The task:
Scan the records for "Blankets" and copy each line that contains it.

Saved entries
══════════════════════════════
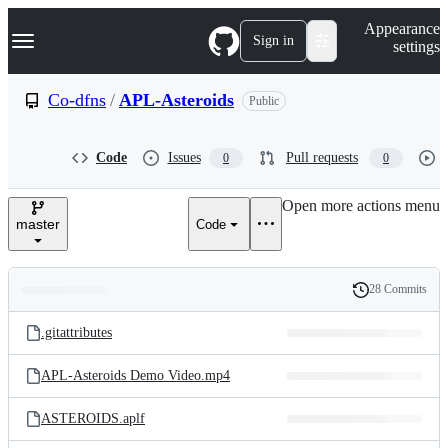
S
Navigation Menu
Appearance
k
Sign in
settings
i
p
t
Co-dfns
/
APL-Asteroids
Public
o
c
o
Code
Issues
Pull requests
0
0
n
t
e
Open more actions menu
n
master
Code
t
28 Commits
Folders
History
Latest
and
.gitattributes
commit
files
APL-Asteroids Demo Video.mp4
ASTEROIDS.aplf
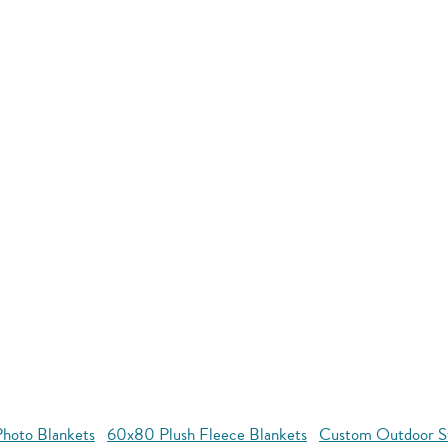
hoto Blankets
60x80 Plush Fleece Blankets
Custom Outdoor S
══════════════════════════════
Solved problem:
hoto Blankets
60x80 Plush Fleece Blankets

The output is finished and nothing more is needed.